Top of Data to examine

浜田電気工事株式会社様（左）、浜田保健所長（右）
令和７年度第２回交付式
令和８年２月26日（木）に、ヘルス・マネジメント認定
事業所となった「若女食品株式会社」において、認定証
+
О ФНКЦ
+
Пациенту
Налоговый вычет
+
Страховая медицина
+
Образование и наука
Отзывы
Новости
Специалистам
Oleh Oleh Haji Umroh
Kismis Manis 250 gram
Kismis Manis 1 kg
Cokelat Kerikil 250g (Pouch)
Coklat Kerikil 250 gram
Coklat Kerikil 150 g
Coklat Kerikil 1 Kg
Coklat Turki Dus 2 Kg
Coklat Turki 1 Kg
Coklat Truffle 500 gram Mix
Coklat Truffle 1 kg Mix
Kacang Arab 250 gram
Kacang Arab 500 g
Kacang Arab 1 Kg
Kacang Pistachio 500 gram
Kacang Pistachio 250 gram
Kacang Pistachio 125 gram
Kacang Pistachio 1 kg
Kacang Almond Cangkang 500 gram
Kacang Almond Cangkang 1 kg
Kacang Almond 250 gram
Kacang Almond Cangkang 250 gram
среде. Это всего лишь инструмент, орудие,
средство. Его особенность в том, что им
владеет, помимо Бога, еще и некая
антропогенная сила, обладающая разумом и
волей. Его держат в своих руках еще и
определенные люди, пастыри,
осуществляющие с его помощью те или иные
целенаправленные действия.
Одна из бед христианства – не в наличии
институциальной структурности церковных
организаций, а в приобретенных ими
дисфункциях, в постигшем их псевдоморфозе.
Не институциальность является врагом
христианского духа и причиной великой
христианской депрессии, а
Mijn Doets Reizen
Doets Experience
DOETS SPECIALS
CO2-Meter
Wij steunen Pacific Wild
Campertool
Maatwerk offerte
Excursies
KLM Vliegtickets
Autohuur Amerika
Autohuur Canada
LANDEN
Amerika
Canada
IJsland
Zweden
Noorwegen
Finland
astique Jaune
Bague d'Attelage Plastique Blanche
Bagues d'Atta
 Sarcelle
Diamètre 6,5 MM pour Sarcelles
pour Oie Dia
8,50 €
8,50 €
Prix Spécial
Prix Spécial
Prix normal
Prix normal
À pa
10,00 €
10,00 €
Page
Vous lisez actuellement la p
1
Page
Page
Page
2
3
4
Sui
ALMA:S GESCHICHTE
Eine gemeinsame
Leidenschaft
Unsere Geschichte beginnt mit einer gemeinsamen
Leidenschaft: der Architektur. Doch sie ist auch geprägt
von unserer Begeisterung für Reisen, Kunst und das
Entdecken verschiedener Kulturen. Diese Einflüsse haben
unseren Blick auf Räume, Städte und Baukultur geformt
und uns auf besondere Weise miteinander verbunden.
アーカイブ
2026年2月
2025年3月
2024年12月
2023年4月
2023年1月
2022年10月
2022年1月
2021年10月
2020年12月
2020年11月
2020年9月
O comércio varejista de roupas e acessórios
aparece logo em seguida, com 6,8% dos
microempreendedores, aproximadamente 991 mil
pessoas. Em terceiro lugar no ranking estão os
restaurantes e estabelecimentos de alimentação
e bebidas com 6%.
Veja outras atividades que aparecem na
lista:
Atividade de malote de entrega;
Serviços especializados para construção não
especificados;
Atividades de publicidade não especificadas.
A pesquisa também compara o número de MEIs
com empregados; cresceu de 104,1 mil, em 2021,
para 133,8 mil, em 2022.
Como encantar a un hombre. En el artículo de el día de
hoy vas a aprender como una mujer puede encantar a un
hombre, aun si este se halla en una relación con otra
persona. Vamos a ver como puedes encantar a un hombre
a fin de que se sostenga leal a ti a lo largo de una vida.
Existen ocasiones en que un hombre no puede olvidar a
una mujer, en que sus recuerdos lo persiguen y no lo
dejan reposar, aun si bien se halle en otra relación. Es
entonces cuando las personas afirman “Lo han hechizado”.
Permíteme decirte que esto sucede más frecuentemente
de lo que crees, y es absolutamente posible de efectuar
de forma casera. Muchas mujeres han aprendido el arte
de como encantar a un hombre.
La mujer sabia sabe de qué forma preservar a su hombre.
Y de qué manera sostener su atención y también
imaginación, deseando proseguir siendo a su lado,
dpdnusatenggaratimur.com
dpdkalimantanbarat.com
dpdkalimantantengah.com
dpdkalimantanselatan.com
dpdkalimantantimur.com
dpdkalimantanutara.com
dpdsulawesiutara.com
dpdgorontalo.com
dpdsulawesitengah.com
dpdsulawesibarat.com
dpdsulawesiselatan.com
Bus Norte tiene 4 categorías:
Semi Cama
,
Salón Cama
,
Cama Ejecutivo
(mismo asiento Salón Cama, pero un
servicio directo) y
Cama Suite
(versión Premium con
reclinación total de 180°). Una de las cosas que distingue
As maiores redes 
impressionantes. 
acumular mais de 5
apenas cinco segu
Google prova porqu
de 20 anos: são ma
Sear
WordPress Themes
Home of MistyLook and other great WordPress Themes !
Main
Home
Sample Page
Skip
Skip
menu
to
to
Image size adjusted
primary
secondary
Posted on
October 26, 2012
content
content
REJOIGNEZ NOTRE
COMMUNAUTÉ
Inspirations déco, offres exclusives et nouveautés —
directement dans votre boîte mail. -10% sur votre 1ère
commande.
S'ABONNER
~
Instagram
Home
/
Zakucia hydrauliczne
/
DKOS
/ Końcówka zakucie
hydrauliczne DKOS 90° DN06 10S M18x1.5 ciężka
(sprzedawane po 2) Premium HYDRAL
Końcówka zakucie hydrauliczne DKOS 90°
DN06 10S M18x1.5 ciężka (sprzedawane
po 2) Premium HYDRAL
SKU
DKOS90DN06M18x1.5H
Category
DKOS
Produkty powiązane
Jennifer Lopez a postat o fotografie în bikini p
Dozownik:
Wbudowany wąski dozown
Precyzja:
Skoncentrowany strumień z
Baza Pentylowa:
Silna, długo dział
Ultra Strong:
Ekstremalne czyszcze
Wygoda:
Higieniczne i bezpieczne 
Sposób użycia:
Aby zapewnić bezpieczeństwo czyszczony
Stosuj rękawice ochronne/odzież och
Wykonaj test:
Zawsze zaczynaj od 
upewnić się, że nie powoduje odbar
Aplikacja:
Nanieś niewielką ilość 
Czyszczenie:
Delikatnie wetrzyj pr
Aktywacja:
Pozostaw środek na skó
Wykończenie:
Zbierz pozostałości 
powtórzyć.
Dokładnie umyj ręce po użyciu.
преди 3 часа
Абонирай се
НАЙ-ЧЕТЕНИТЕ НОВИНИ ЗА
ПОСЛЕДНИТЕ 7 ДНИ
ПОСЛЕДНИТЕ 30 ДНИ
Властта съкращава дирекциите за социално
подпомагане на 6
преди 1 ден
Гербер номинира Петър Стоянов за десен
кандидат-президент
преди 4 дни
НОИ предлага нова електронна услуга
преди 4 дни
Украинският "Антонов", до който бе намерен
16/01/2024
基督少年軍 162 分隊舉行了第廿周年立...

Bottom of Data to examine

▶ _Task item_: The records above should be reproduced in full, exactly as they read.

▶ _Output for this exercise_:
浜田電気工事株式会社様（左）、浜田保健所長（右）
令和７年度第２回交付式
令和８年２月26日（木）に、ヘルス・マネジメント認定
事業所となった「若女食品株式会社」において、認定証
+
О ФНКЦ
+
Пациенту
Налоговый вычет
+
Страховая медицина
+
Образование и наука
Отзывы
Новости
Специалистам
Oleh Oleh Haji Umroh
Kismis Manis 250 gram
Kismis Manis 1 kg
Cokelat Kerikil 250g (Pouch)
Coklat Kerikil 250 gram
Coklat Kerikil 150 g
Coklat Kerikil 1 Kg
Coklat Turki Dus 2 Kg
Coklat Turki 1 Kg
Coklat Truffle 500 gram Mix
Coklat Truffle 1 kg Mix
Kacang Arab 250 gram
Kacang Arab 500 g
Kacang Arab 1 Kg
Kacang Pistachio 500 gram
Kacang Pistachio 250 gram
Kacang Pistachio 125 gram
Kacang Pistachio 1 kg
Kacang Almond Cangkang 500 gram
Kacang Almond Cangkang 1 kg
Kacang Almond 250 gram
Kacang Almond Cangkang 250 gram
среде. Это всего лишь инструмент, орудие,
средство. Его особенность в том, что им
владеет, помимо Бога, еще и некая
антропогенная сила, обладающая разумом и
волей. Его держат в своих руках еще и
определенные люди, пастыри,
осуществляющие с его помощью те или иные
целенаправленные действия.
Одна из бед христианства – не в наличии
институциальной структурности церковных
организаций, а в приобретенных ими
дисфункциях, в постигшем их псевдоморфозе.
Не институциальность является врагом
христианского духа и причиной великой
христианской депрессии, а
Mijn Doets Reizen
Doets Experience
DOETS SPECIALS
CO2-Meter
Wij steunen Pacific Wild
Campertool
Maatwerk offerte
Excursies
KLM Vliegtickets
Autohuur Amerika
Autohuur Canada
LANDEN
Amerika
Canada
IJsland
Zweden
Noorwegen
Finland
astique Jaune
Bague d'Attelage Plastique Blanche
Bagues d'Atta
 Sarcelle
Diamètre 6,5 MM pour Sarcelles
pour Oie Dia
8,50 €
8,50 €
Prix Spécial
Prix Spécial
Prix normal
Prix normal
À pa
10,00 €
10,00 €
Page
Vous lisez actuellement la p
1
Page
Page
Page
2
3
4
Sui
ALMA:S GESCHICHTE
Eine gemeinsame
Leidenschaft
Unsere Geschichte beginnt mit einer gemeinsamen
Leidenschaft: der Architektur. Doch sie ist auch geprägt
von unserer Begeisterung für Reisen, Kunst und das
Entdecken verschiedener Kulturen. Diese Einflüsse haben
unseren Blick auf Räume, Städte und Baukultur geformt
und uns auf besondere Weise miteinander verbunden.
アーカイブ
2026年2月
2025年3月
2024年12月
2023年4月
2023年1月
2022年10月
2022年1月
2021年10月
2020年12月
2020年11月
2020年9月
O comércio varejista de roupas e acessórios
aparece logo em seguida, com 6,8% dos
microempreendedores, aproximadamente 991 mil
pessoas. Em terceiro lugar no ranking estão os
restaurantes e estabelecimentos de alimentação
e bebidas com 6%.
Veja outras atividades que aparecem na
lista:
Atividade de malote de entrega;
Serviços especializados para construção não
especificados;
Atividades de publicidade não especificadas.
A pesquisa também compara o número de MEIs
com empregados; cresceu de 104,1 mil, em 2021,
para 133,8 mil, em 2022.
Como encantar a un hombre. En el artículo de el día de
hoy vas a aprender como una mujer puede encantar a un
hombre, aun si este se halla en una relación con otra
persona. Vamos a ver como puedes encantar a un hombre
a fin de que se sostenga leal a ti a lo largo de una vida.
Existen ocasiones en que un hombre no puede olvidar a
una mujer, en que sus recuerdos lo persiguen y no lo
dejan reposar, aun si bien se halle en otra relación. Es
entonces cuando las personas afirman “Lo han hechizado”.
Permíteme decirte que esto sucede más frecuentemente
de lo que crees, y es absolutamente posible de efectuar
de forma casera. Muchas mujeres han aprendido el arte
de como encantar a un hombre.
La mujer sabia sabe de qué forma preservar a su hombre.
Y de qué manera sostener su atención y también
imaginación, deseando proseguir siendo a su lado,
dpdnusatenggaratimur.com
dpdkalimantanbarat.com
dpdkalimantantengah.com
dpdkalimantanselatan.com
dpdkalimantantimur.com
dpdkalimantanutara.com
dpdsulawesiutara.com
dpdgorontalo.com
dpdsulawesitengah.com
dpdsulawesibarat.com
dpdsulawesiselatan.com
Bus Norte tiene 4 categorías:
Semi Cama
,
Salón Cama
,
Cama Ejecutivo
(mismo asiento Salón Cama, pero un
servicio directo) y
Cama Suite
(versión Premium con
reclinación total de 180°). Una de las cosas que distingue
As maiores redes 
impressionantes. 
acumular mais de 5
apenas cinco segu
Google prova porqu
de 20 anos: são ma
Sear
WordPress Themes
Home of MistyLook and other great WordPress Themes !
Main
Home
Sample Page
Skip
Skip
menu
to
to
Image size adjusted
primary
secondary
Posted on
October 26, 2012
content
content
REJOIGNEZ NOTRE
COMMUNAUTÉ
Inspirations déco, offres exclusives et nouveautés —
directement dans votre boîte mail. -10% sur votre 1ère
commande.
S'ABONNER
~
Instagram
Home
/
Zakucia hydrauliczne
/
DKOS
/ Końcówka zakucie
hydrauliczne DKOS 90° DN06 10S M18x1.5 ciężka
(sprzedawane po 2) Premium HYDRAL
Końcówka zakucie hydrauliczne DKOS 90°
DN06 10S M18x1.5 ciężka (sprzedawane
po 2) Premium HYDRAL
SKU
DKOS90DN06M18x1.5H
Category
DKOS
Produkty powiązane
Jennifer Lopez a postat o fotografie în bikini p
Dozownik:
Wbudowany wąski dozown
Precyzja:
Skoncentrowany strumień z
Baza Pentylowa:
Silna, długo dział
Ultra Strong:
Ekstremalne czyszcze
Wygoda:
Higieniczne i bezpieczne 
Sposób użycia:
Aby zapewnić bezpieczeństwo czyszczony
Stosuj rękawice ochronne/odzież och
Wykonaj test:
Zawsze zaczynaj od 
upewnić się, że nie powoduje odbar
Aplikacja:
Nanieś niewielką ilość 
Czyszczenie:
Delikatnie wetrzyj pr
Aktywacja:
Pozostaw środek na skó
Wykończenie:
Zbierz pozostałości 
powtórzyć.
Dokładnie umyj ręce po użyciu.
преди 3 часа
Абонирай се
НАЙ-ЧЕТЕНИТЕ НОВИНИ ЗА
ПОСЛЕДНИТЕ 7 ДНИ
ПОСЛЕДНИТЕ 30 ДНИ
Властта съкращава дирекциите за социално
подпомагане на 6
преди 1 ден
Гербер номинира Петър Стоянов за десен
кандидат-президент
преди 4 дни
НОИ предлага нова електронна услуга
преди 4 дни
Украинският "Антонов", до който бе намерен
16/01/2024
基督少年軍 162 分隊舉行了第廿周年立...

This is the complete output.